Detto questo, appare priva di senso la distinzione tra (1) colpa propria, ove l’evento non è voluto, e (2) colpa impropria, ove l’evento è voluto e l’agente risponde di reato colposo, perché trattasi pur sempre di colpa. In particolare, comunque, darebbero luogo alla colpa impropria tre casi:

  • l’eccesso colposo nella causa di giustificazione (art. 55) (es. risponde di omicidio colposo chi uccide col fucile l’aggressore, che, con maggiore ponderazione, poteva neutralizzare col bastone).
  • la supposizione colposa di una causa di giustificazione inesistente (art. 59 co. 4) (es. risponde di omicidio colposo chi, credendosi erroneamente aggredito, uccide il presunto aggressore).
  • l’errore sul fatto determinato da colpa (art. 47).

L’inquadramento dogmatico di questi casi nella colpa è possibile solo sostituendo la tradizionale nozione di colpa (non volontà dell’evento) con quella, esaustiva, di non volontà del fatto materiale tipico. La colpa, quindi, è configurabile sia quando l’evento non è voluto (art. 43 co. 1), sia quando è voluto, ma l’agente non si è rappresentato un qualsiasi elemento positivo o negativo del fatto (artt. 47, 55 e 59).

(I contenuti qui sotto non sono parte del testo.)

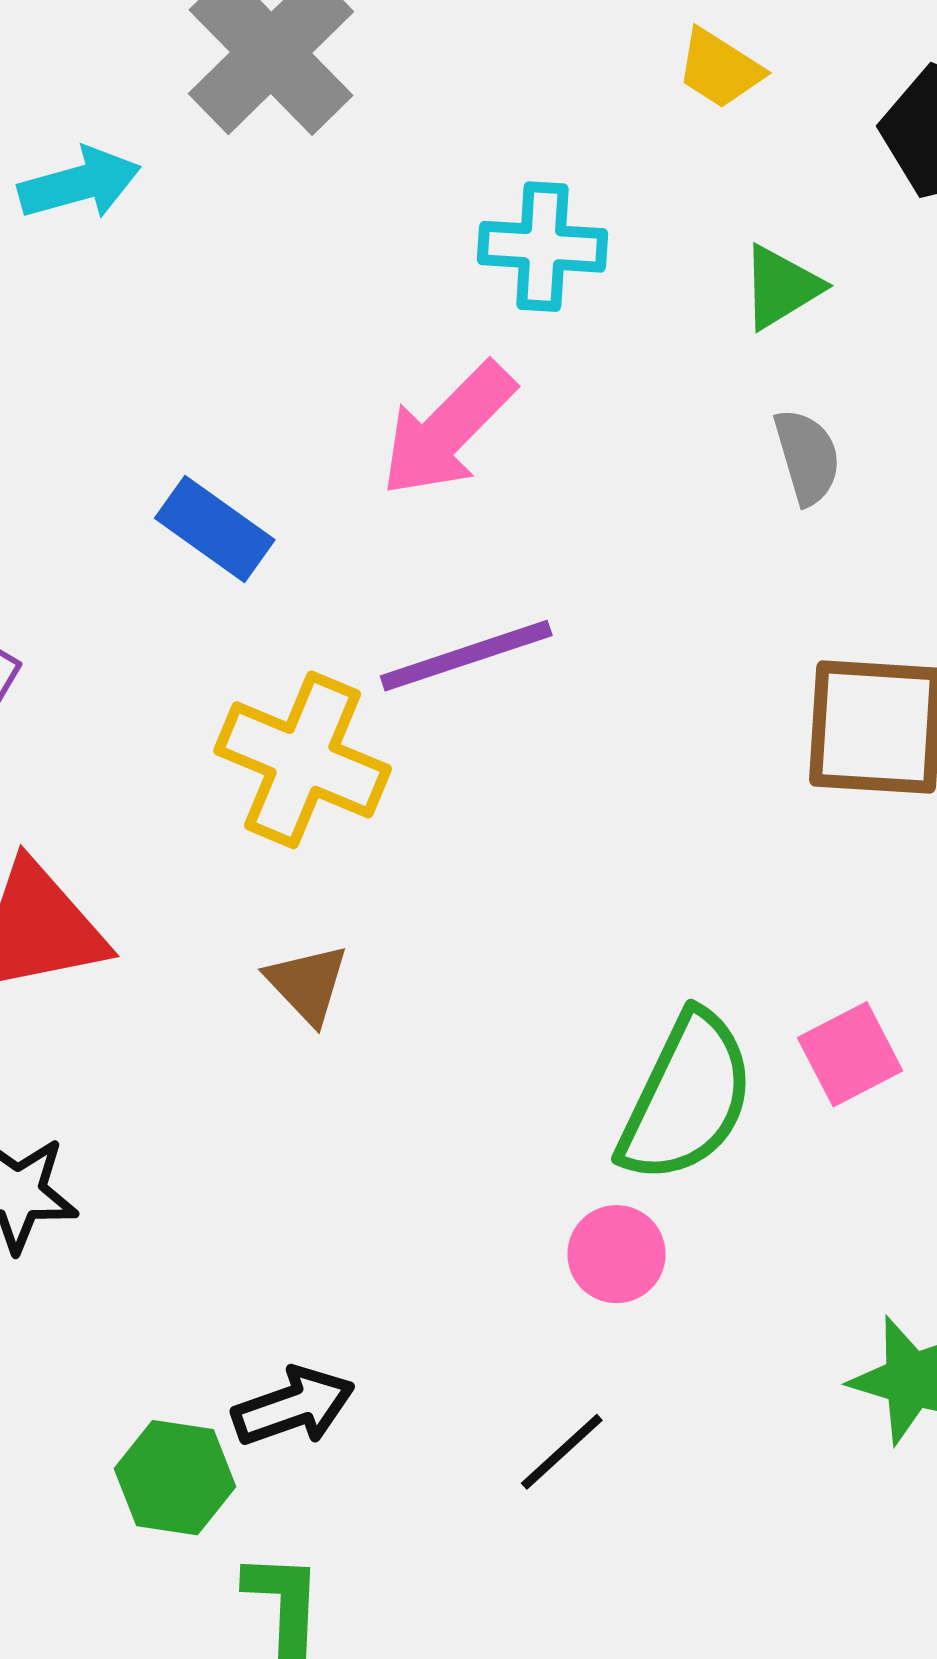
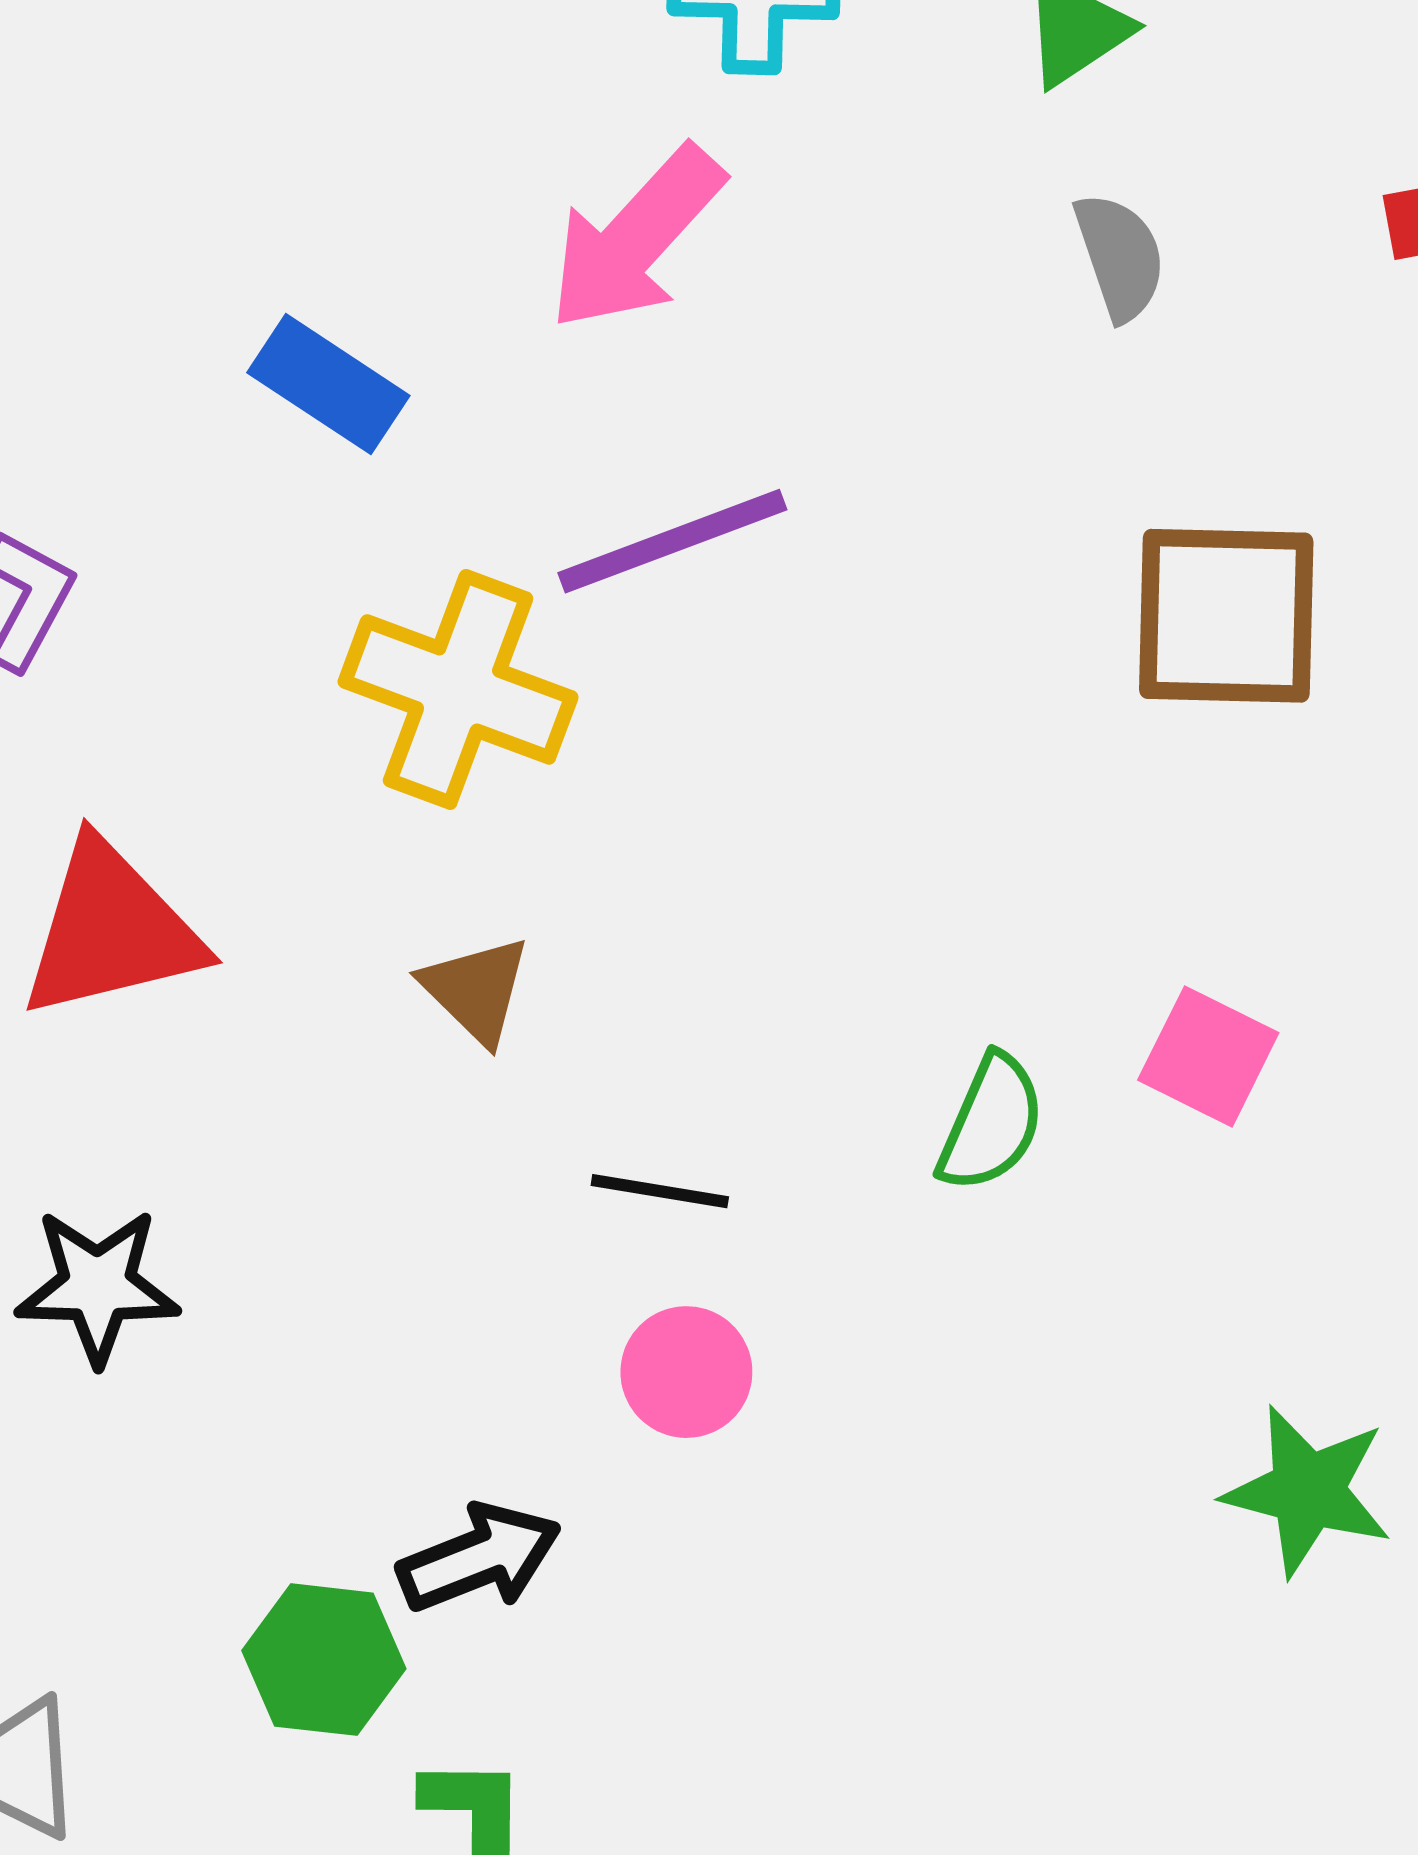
pink square: (850, 1054) -> (1208, 1056), turned -34
green semicircle: (687, 1098) -> (991, 1123), size x0.6
pink circle: (616, 1254) -> (686, 1372), moved
black line: (562, 1452) -> (660, 1191), moved, turned 54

Sulla base delle premesse sopraesposte, del tutto legittima appare, al contrario, la distinzione tra:

  • colpa incosciente, che si ha quando l’evento non è voluto e nemmeno previsto dall’agente. Essa rappresenta la forma ordinaria è più frequente di colpa.
  • colpa cosciente, che si ha quando l’evento, pur non essendo voluto, viene tuttavia previsto dall’agente come conseguenza concretamente possibile dell’inosservanza della regola cautelare.

Come nel dolo eventuale, anche nella colpa cosciente il soggetto si rappresenta la possibilità del verificarsi dell’evento, ma mentre nel primo caso egli permane nella convinzione o anche soltanto nel dubbio che l’evento possa verificarsi (accettazione del rischio), nella secondo ha il preciso convincimento che esso non si verificherà. La differenza tra dolo eventuale e colpa cosciente, quindi, risiede nell’accettazione o meno del rischio.

Dolo e colpa, comunque, possono differenziarsi già rispetto alla condotta, che nel dolo deve essere effettivamente voluta, mentre nella colpa occorre distinguere tra:

  • i reati colposi di evento, rispetto ai quali è sufficiente che non sia voluto l’evento, mentre la condotta può essere sia cosciente e volontaria così come incosciente e involontaria, pur se impedibile (es. il guidatore che supera volontariamente i limiti di velocità senza volere l’avvenuto investimento).
  • i reati colposi di pura condotta, rispetto ai quali la condotta deve essere incosciente e involontaria, pur se impedibile con uno sforzo di volontà (es. il datore di lavoro che dimentica il predisporre le difese prescritte contro gli infortuni).